Turntablist extraordinaire DJ Quest (aka Carlos Aguilar) was already well known for his scratching and mixing skills by the time the group was founded in 1996. A bedroom DJ who had graduated to house parties and international competition by 1990, Quest was one of the founders of boundary-shredding Bay Area turntable crew the Bulletproof Scratch Hamsters (along with DJ Cue and Eddie Def) and helped create the pioneering battle record/DJ tool Hamster Breaks.
Quest also was the DJ who coined the term "hamster style" for the way he connected turntables to his mixer in reverse (companies would later invent a "hamster switch" on mixers that would flip the configuration of the turntables with the push of a button). Quest teamed up with bassist Andrew Kushin and drummer Albert Mathias to form livehuman, an experimental trio that explored the improvisational aspects of both jazz and hip-hop DJing into a remarkable new sound.
While the turntable was introduced as an instrument in a jazz context over a decade earlier with DST's scratching contributions to the influential Herbie Hancock tune "Rockit," livehuman took the concept to a new level between Quest's virtuoso skills and the seasoned interplay of the rhythm section (Kushin and Mathias has already worked together in several ensembles).
A self-released live recording would catch the attention of UK label Fat Cat, which released an EP of songs from that first effort before helping the group issue it's proper debut Monostereosis: The New Victrola Method in 2000. The band would quickly follow that album with Elefish Jellyphant for American indie-rock imprint Matador, earning rave reviews for their mix of hard-grooving instrumentals and more cinematic soundscapes.
The trio would tour Europe and wow audiences at the Montreux Jazz Festival in 2001, eventually returning home and tracking another live album -- entitled livehuman Live recorded at the Great American Music -- that further cemented their onstage prowess. The group would take it's time with it's next effort as the members spent time on other projects; Quest collaborated with a variety of MCs and producers while also recording his own solo efforts, while Mathias composed and produced music for dance companies while Kushin sang with Conspiracy of Beards, a 30-member male acapella choir dedicated to the music of Leonard Cohen.
The band would reconvene to record and self-release their Breakseven battle record, a vinyl tool that the trio would give to a host of SF DJs including DJ Centipede, Mophono, DJ Oaty Love and DJ Zeph who produced songs that were compiled in the Breakseven [Remixes] CD in 2007. The group would go on another extended hiatus from releasing material, but periodically performed live around San Francisco, showing they still had not lost touch with their spontaneous style of beat alchemy.

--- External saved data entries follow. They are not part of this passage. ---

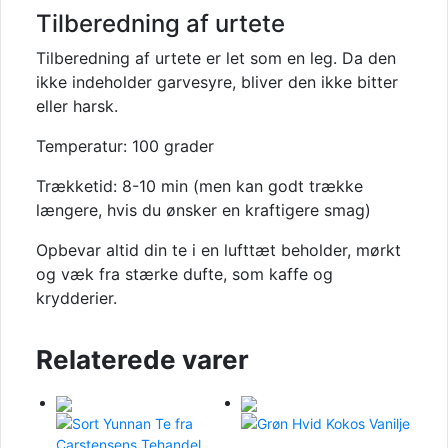
Tilberedning af urtete
Tilberedning af urtete er let som en leg. Da den
ikke indeholder garvesyre, bliver den ikke bitter
eller harsk.
Temperatur: 100 grader
Trækketid: 8-10 min (men kan godt trække
længere, hvis du ønsker en kraftigere smag)
Opbevar altid din te i en lufttæt beholder, mørkt
og væk fra stærke dufte, som kaffe og
krydderier.
Relaterede varer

The trio ramped up its activity as its 20th anniversary approached, performing live with more regularity and recording its most recent effort scratchBop, which the group released in early 2017. Delving deep into their free jazz and bebop roots with Quest manipulating an arsenal of sampled horn and woodwind sounds including trumpets, saxophones and clarinets, the trio has arguably made its most jazz-influenced album yet. livehuman has largely been dormant since then, though its members have stayed busy with their own projects, including Mathias' work with contemporary dance organization ODC and his late longtime collaborator and choreographer Kathleen Hermersdorf -- who passed away in 2020 -- and Quest's string of solo albums and mixes including the stunning Biotronic in 2019 and the Bach 2Da Future mix two years later.

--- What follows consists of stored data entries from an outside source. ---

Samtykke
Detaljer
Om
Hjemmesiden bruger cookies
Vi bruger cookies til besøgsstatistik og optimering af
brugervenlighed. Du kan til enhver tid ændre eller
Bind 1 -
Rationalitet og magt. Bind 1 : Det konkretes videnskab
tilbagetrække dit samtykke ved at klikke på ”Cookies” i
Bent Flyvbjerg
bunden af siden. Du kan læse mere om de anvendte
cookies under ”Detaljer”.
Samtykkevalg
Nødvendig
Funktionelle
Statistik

Matthias has since relocated to Mexico, though he still pays his hometown regular visits. Last year, the group issued a compilation of songs that mixed studio recordings with in-concert tracks. For this momentous return to the stage in San Francisco Friday (their first public performance since before the pandemic), livehuman will perform a free set at electronic instrument shop Mission Synths on 24th Street with plans to possibly use the material recorded at the show for a future release.